Is Recycling a Scam?

I think recycling is perfectly viable, but it will take effort. Either effort from everyone that throws away things (good luck with that), or a large dedicated staff to sort through trash and separate it appropriately and somehow make money on it.

This Wired article has some good information.

My county was and still is accepting paper, plastic, aluminum, and glass all in one container. I can see where food contamination and glass breaking (duh!) would cause problems. Plastics also have to be a big issue, there are many different types of plastic and some are recyclable and some are not.

I would have no problem separating the paper, plastic, aluminum, and glass if it would help.

Me too, seriously. But we are in a tiny minority. At this point the attitude of most people becomes “Fork this. I don’t get paid to separate garbage” and it all goes into the landfill bin.

There used to be bins in a church parking lot near me just for paper recycling. I figured it was great because it kept the paper from being contaminated and meant more of it actually got recycled. So I schlepped my recycling paper over there every week or two. But last year, the church decided to kick the recycling company out because they were paying next to nothing and the additional traffic from cars and from the truck that emptied the bins was tearing up their parking lot. I’m back to putting it in the single-stream recycling bin, knowing that most of it will never actually get recycled.

My community separates paper and cardboard; yard waste; plastic, aluminum, and glass; and trash. It’s surprisingly easy and I’m guessing it takes care of the two problems I keep hearing about with single-stream recycling: broken glass contaminating the paper and food waste contaminating the paper.
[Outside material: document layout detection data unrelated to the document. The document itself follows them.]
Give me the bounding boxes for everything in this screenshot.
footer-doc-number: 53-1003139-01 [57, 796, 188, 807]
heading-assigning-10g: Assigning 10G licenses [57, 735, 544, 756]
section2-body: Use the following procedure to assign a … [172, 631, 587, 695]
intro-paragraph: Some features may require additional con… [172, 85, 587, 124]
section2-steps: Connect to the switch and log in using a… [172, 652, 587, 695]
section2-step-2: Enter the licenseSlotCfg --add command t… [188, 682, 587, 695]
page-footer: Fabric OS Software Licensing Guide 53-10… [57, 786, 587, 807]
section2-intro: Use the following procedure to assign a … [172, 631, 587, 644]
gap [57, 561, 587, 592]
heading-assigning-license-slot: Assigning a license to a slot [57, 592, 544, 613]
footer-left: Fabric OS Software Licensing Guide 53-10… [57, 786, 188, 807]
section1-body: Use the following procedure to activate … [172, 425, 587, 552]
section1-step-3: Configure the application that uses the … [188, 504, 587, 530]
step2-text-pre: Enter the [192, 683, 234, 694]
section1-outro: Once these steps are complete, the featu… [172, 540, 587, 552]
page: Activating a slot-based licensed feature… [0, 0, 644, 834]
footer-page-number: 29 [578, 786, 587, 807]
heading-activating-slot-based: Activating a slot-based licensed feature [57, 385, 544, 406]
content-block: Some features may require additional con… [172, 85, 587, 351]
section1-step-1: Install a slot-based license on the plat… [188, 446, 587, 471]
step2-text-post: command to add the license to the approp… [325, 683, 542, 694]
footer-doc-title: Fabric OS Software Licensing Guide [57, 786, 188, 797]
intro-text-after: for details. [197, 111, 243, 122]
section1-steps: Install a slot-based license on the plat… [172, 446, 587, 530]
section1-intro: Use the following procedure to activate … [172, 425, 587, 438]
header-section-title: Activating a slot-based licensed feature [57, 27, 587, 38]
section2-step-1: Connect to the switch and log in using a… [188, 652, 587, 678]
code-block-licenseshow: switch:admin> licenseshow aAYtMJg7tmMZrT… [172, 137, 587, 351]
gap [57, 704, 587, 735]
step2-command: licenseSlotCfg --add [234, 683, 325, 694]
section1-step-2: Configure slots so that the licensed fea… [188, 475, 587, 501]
The municipality has a little side-business selling compost and mulch made from the yard waste, so I know that gets recycled. They accept basically any plastic for recycling except for plastic bags, polystyrene foam, and cellophane wrap. I don’t know how they separate the plastic into recyclable vs. non-recyclable materials but I understand they burn the non-recyclable plastic in a waste-to-energy plant, along with other combustible waste. I assume that if they can’t sell even their relatively clean paper, they just divert that scrap to the power plant too. I have no idea what they do with the glass if there’s no commercial market for it.